Why Training LLMs on Quantum Computers Makes No Sense
The leap from GPU to QPU isn't like CPU to GPU. It's fundamentally different.
Everyone thinks quantum computers will train AI models faster.
They won’t. At least not the way you think.
Here’s why: Training Llama 3.1—Meta’s 405 billion parameter model—takes 4,486 years on a single GPU.
Throw 16,000 GPUs at it?
Three months.
That’s parallel computing. It works. It works really well.
The Problem Everyone Misses
Training AI models comes down to matrix multiplication. Massive grids of numbers multiplying together. For Llama 3.1, that’s 10^25 floating-point operations.
So naturally, people ask: can’t quantum computers just do all that math simultaneously?
It’s the wrong question.
Why GPUs Aren’t CPUs
When we went from CPU to GPU, the transition was seamless. Both are transistor-based. Both process binary information—zeros and ones carried through electrical signals.
Deterministic. Predictable. Compatible.
The leap from GPU to QPU is completely different.
CPUs and GPUs store data deterministically: zero or one.
Quantum computers store data probabilistically: zero and one, simultaneously.
To use quantum computers for AI training, you’d need to encode deterministic tokens (stored as zeros and ones) into quantum states (probabilistic superpositions).
But here’s the thing—
If you force quantum computers to think deterministically, why use them at all?
You’re asking them to abandon the very thing that makes them quantum: superposition.
The Real Question
What are quantum computers actually good for in AI?
Not competing with parallel computing for training models. That’s already solved.
Think about CPUs and GPUs. GPUs are clearly better for parallel tasks requiring heavy computation. But we still use CPUs for browsing the internet, Excel spreadsheets, checking email.
We don’t need GPUs for everything.
Same logic applies here:
Do we really need quantum computers to train AI models when parallel computing is getting the job done fine.
The Market Problem
If you want quantum computers to succeed, you need a market.
Markets create incentives.
Incentives drive innovation, investment, and competition.
Right now, the biggest market is AI. Excess capital is flooding the AI industry. Some of that capital could flow toward quantum computing—if quantum computers work synergistically with GPUs rather than trying to replace them.
Jensen Huang, Nvidia’s CEO, said Nvidia will be “a relic of the past,” pointing to quantum computers’ potential to overtake GPUs the same way GPUs overtook CPUs.

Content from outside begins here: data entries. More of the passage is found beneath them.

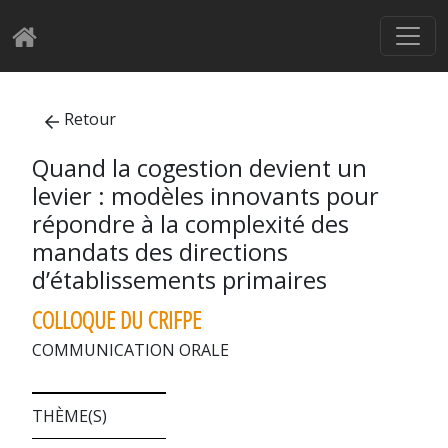
Retour
Quand la cogestion devient un
levier : modèles innovants pour
répondre à la complexité des
mandats des directions
d’établissements primaires
COLLOQUE DU CRIFPE
COMMUNICATION ORALE
THÈME(S)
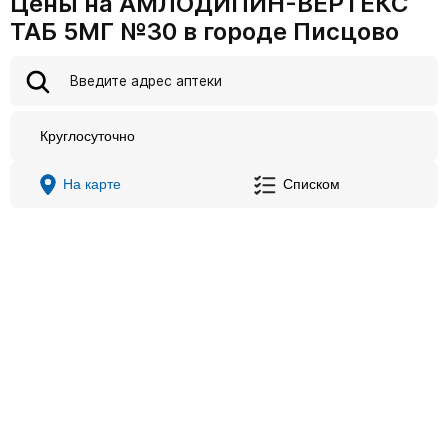
Цены на АМЛОДИПИН-ВЕРТЕКС
ТАБ 5МГ №30 в городе Писцово
Круглосуточно
На карте
Списком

But he also sympathized with quantum computing’s harsh reality. When Nvidia competed for funding, most R&D budgets went to CPUs. Nvidia found its market in gaming—a huge opportunity with a low bar.
They leveraged gaming to grow their footprint.
Now Nvidia is the most valuable company in the world. Bigger than all US and Canadian banks combined.
Quantum computing needs its gaming industry. Its low-hanging fruit. Its iPhone moment.
The Scaling Trap
The quantum computing industry has been racing to scale. But scaling here doesn’t mean what you think.
In classical computing, Moore’s Law guided scaling: transistors on chips double every two years.
For quantum computing, Moore’s Law is actually too slow.
Most frontier quantum labs in 2024 have hundreds of qubits. Doubling every two years puts them at less than 10,000 qubits by 2034.
Not good enough.
And here’s the kicker: even with hundreds of qubits available right now, we can’t use them to train AI models.
Why?
Errors.
Errors in quantum computers aren’t bugs. They’re features.
Classical computers can’t tolerate errors. Everything must be deterministic—zero or one.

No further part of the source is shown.